Task objective:
Exactly as written, print each of the entries.

(Stored items)
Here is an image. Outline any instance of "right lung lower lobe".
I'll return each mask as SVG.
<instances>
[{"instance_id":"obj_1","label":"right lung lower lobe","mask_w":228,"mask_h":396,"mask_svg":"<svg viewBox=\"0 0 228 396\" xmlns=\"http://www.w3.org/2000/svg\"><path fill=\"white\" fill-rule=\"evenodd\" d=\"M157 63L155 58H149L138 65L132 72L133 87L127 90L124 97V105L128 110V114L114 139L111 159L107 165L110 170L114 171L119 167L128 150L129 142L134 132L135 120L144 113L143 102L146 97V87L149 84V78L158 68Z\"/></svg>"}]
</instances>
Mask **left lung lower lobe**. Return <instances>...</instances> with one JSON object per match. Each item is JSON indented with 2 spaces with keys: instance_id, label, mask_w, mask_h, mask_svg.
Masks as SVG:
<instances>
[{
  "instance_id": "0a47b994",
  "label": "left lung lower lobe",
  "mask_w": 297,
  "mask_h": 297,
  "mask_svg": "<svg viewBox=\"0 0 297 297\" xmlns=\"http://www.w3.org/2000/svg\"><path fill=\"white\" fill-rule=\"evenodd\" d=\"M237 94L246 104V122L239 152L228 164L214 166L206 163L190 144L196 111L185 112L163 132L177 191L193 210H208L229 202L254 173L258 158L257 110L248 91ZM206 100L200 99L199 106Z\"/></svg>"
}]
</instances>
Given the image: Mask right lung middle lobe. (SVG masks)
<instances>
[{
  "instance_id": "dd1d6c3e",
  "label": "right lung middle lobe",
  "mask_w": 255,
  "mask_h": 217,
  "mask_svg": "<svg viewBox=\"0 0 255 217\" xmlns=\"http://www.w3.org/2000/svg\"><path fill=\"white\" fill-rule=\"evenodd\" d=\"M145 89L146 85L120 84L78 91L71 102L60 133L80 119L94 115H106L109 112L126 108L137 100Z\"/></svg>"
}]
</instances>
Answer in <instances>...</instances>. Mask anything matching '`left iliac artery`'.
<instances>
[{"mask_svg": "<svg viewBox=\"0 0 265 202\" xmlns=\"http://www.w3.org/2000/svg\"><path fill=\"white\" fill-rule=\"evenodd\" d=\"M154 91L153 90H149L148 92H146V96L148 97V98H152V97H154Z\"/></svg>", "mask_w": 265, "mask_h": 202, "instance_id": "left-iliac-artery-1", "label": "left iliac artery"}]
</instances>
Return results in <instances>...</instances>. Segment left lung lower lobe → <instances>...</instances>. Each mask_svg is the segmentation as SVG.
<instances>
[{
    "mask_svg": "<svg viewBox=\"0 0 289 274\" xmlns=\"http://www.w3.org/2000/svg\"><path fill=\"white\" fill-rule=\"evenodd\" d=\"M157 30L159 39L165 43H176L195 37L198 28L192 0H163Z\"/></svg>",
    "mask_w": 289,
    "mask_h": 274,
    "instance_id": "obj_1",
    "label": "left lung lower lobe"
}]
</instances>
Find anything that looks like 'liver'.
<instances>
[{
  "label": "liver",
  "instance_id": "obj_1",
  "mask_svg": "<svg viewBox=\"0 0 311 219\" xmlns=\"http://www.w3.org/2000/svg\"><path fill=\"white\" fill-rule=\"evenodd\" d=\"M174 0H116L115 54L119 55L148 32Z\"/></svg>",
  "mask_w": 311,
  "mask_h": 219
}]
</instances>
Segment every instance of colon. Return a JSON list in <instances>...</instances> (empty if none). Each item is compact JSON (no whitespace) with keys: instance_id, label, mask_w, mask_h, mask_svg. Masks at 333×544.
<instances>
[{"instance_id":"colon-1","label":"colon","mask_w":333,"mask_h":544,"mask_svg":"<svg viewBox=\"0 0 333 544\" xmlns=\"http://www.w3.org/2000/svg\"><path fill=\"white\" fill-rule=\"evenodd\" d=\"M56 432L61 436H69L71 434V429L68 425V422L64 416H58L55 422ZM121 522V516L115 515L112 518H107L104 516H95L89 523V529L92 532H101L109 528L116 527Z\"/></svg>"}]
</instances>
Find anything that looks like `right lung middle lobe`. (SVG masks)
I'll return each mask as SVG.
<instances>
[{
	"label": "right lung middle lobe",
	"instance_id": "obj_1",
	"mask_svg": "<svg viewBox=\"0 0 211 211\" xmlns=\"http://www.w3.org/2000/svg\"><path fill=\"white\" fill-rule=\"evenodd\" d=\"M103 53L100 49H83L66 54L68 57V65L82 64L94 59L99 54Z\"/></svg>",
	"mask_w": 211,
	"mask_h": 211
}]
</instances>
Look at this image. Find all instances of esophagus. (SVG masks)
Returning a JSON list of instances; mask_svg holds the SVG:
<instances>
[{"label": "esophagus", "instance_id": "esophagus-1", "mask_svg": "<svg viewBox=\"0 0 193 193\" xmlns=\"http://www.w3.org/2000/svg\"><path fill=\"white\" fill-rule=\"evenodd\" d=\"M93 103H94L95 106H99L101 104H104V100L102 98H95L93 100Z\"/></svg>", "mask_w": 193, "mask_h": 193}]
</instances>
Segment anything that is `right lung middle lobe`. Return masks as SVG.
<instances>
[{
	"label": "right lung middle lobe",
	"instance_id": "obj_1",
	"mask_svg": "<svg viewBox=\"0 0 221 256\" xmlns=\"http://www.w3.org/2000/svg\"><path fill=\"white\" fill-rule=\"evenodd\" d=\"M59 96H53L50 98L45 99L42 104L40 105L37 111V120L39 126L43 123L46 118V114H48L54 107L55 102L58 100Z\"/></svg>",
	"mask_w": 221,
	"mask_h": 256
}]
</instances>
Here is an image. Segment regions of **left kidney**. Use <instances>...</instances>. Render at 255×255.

Problem solution:
Here is an image. Outline any instance of "right lung lower lobe".
I'll return each mask as SVG.
<instances>
[{"instance_id":"obj_1","label":"right lung lower lobe","mask_w":228,"mask_h":396,"mask_svg":"<svg viewBox=\"0 0 228 396\" xmlns=\"http://www.w3.org/2000/svg\"><path fill=\"white\" fill-rule=\"evenodd\" d=\"M157 63L155 58H149L138 65L132 72L133 87L127 90L124 97V105L128 110V114L114 139L111 159L107 165L110 170L114 171L119 167L128 150L129 142L134 132L135 120L144 113L143 102L146 97V87L149 84V78L158 68Z\"/></svg>"}]
</instances>
Mask **left lung lower lobe**. Return <instances>...</instances> with one JSON object per match. Each item is JSON indented with 2 spaces with keys: instance_id, label, mask_w, mask_h, mask_svg.
Masks as SVG:
<instances>
[{
  "instance_id": "0a47b994",
  "label": "left lung lower lobe",
  "mask_w": 297,
  "mask_h": 297,
  "mask_svg": "<svg viewBox=\"0 0 297 297\" xmlns=\"http://www.w3.org/2000/svg\"><path fill=\"white\" fill-rule=\"evenodd\" d=\"M237 94L246 104V122L239 152L228 164L214 166L206 163L190 144L196 111L185 112L163 132L177 191L193 210H208L229 202L254 173L258 158L257 110L248 91ZM206 100L200 99L199 106Z\"/></svg>"
}]
</instances>
Given the image: Mask right lung middle lobe. (SVG masks)
<instances>
[{
  "instance_id": "dd1d6c3e",
  "label": "right lung middle lobe",
  "mask_w": 255,
  "mask_h": 217,
  "mask_svg": "<svg viewBox=\"0 0 255 217\" xmlns=\"http://www.w3.org/2000/svg\"><path fill=\"white\" fill-rule=\"evenodd\" d=\"M145 89L146 85L120 84L78 91L71 102L60 133L80 119L94 115H106L109 112L126 108L137 100Z\"/></svg>"
}]
</instances>
Answer in <instances>...</instances>. Mask anything matching '`left iliac artery`'.
<instances>
[{"mask_svg": "<svg viewBox=\"0 0 265 202\" xmlns=\"http://www.w3.org/2000/svg\"><path fill=\"white\" fill-rule=\"evenodd\" d=\"M154 91L153 90H149L148 92H146V96L148 97V98H152V97H154Z\"/></svg>", "mask_w": 265, "mask_h": 202, "instance_id": "left-iliac-artery-1", "label": "left iliac artery"}]
</instances>
Return results in <instances>...</instances>. Segment left lung lower lobe → <instances>...</instances>. Each mask_svg is the segmentation as SVG.
<instances>
[{
    "mask_svg": "<svg viewBox=\"0 0 289 274\" xmlns=\"http://www.w3.org/2000/svg\"><path fill=\"white\" fill-rule=\"evenodd\" d=\"M157 30L159 39L165 43H176L195 37L198 28L192 0H163Z\"/></svg>",
    "mask_w": 289,
    "mask_h": 274,
    "instance_id": "obj_1",
    "label": "left lung lower lobe"
}]
</instances>
Find anything that looks like 'liver'.
<instances>
[{
  "label": "liver",
  "instance_id": "obj_1",
  "mask_svg": "<svg viewBox=\"0 0 311 219\" xmlns=\"http://www.w3.org/2000/svg\"><path fill=\"white\" fill-rule=\"evenodd\" d=\"M174 0H116L115 54L119 55L148 32Z\"/></svg>",
  "mask_w": 311,
  "mask_h": 219
}]
</instances>
Segment every instance of colon. Return a JSON list in <instances>...</instances> (empty if none). Each item is compact JSON (no whitespace) with keys: instance_id, label, mask_w, mask_h, mask_svg. Masks at 333×544.
<instances>
[{"instance_id":"colon-1","label":"colon","mask_w":333,"mask_h":544,"mask_svg":"<svg viewBox=\"0 0 333 544\" xmlns=\"http://www.w3.org/2000/svg\"><path fill=\"white\" fill-rule=\"evenodd\" d=\"M56 432L61 436H69L71 434V429L68 425V422L64 416H58L55 422ZM121 522V516L115 515L112 518H107L104 516H95L89 523V529L92 532H101L109 528L116 527Z\"/></svg>"}]
</instances>
Find anything that looks like `right lung middle lobe`. (SVG masks)
I'll return each mask as SVG.
<instances>
[{
	"label": "right lung middle lobe",
	"instance_id": "obj_1",
	"mask_svg": "<svg viewBox=\"0 0 211 211\" xmlns=\"http://www.w3.org/2000/svg\"><path fill=\"white\" fill-rule=\"evenodd\" d=\"M103 53L100 49H83L66 54L68 57V65L82 64L94 59L99 54Z\"/></svg>",
	"mask_w": 211,
	"mask_h": 211
}]
</instances>
Look at this image. Find all instances of esophagus. (SVG masks)
Returning a JSON list of instances; mask_svg holds the SVG:
<instances>
[{"label": "esophagus", "instance_id": "esophagus-1", "mask_svg": "<svg viewBox=\"0 0 193 193\" xmlns=\"http://www.w3.org/2000/svg\"><path fill=\"white\" fill-rule=\"evenodd\" d=\"M93 103H94L95 106H99L101 104H104V100L102 98H95L93 100Z\"/></svg>", "mask_w": 193, "mask_h": 193}]
</instances>
Segment anything that is `right lung middle lobe`. Return masks as SVG.
<instances>
[{
	"label": "right lung middle lobe",
	"instance_id": "obj_1",
	"mask_svg": "<svg viewBox=\"0 0 221 256\" xmlns=\"http://www.w3.org/2000/svg\"><path fill=\"white\" fill-rule=\"evenodd\" d=\"M59 96H53L50 98L45 99L42 104L40 105L37 111V120L39 126L43 123L46 118V114H48L54 107L55 102L58 100Z\"/></svg>",
	"mask_w": 221,
	"mask_h": 256
}]
</instances>
Here is an image. Segment regions of **left kidney**. Use <instances>...</instances>. Render at 255×255.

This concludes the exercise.